Work to be completed: Your copy must hold every line of the records word for word. It must hold no pictures.

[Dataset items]
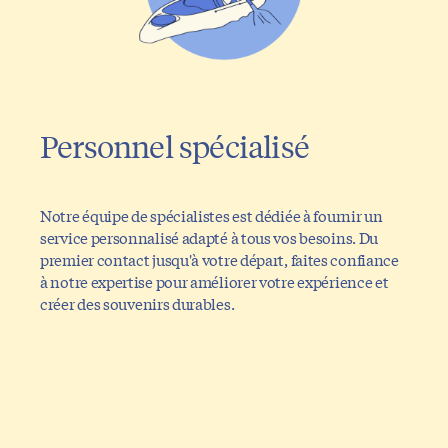
Personnel spécialisé
Notre équipe de spécialistes est dédiée à fournir un
service personnalisé adapté à tous vos besoins. Du
premier contact jusqu'à votre départ, faites confiance
à notre expertise pour améliorer votre expérience et
créer des souvenirs durables.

Reply:
Personnel spécialisé
Notre équipe de spécialistes est dédiée à fournir un
service personnalisé adapté à tous vos besoins. Du
premier contact jusqu'à votre départ, faites confiance
à notre expertise pour améliorer votre expérience et
créer des souvenirs durables.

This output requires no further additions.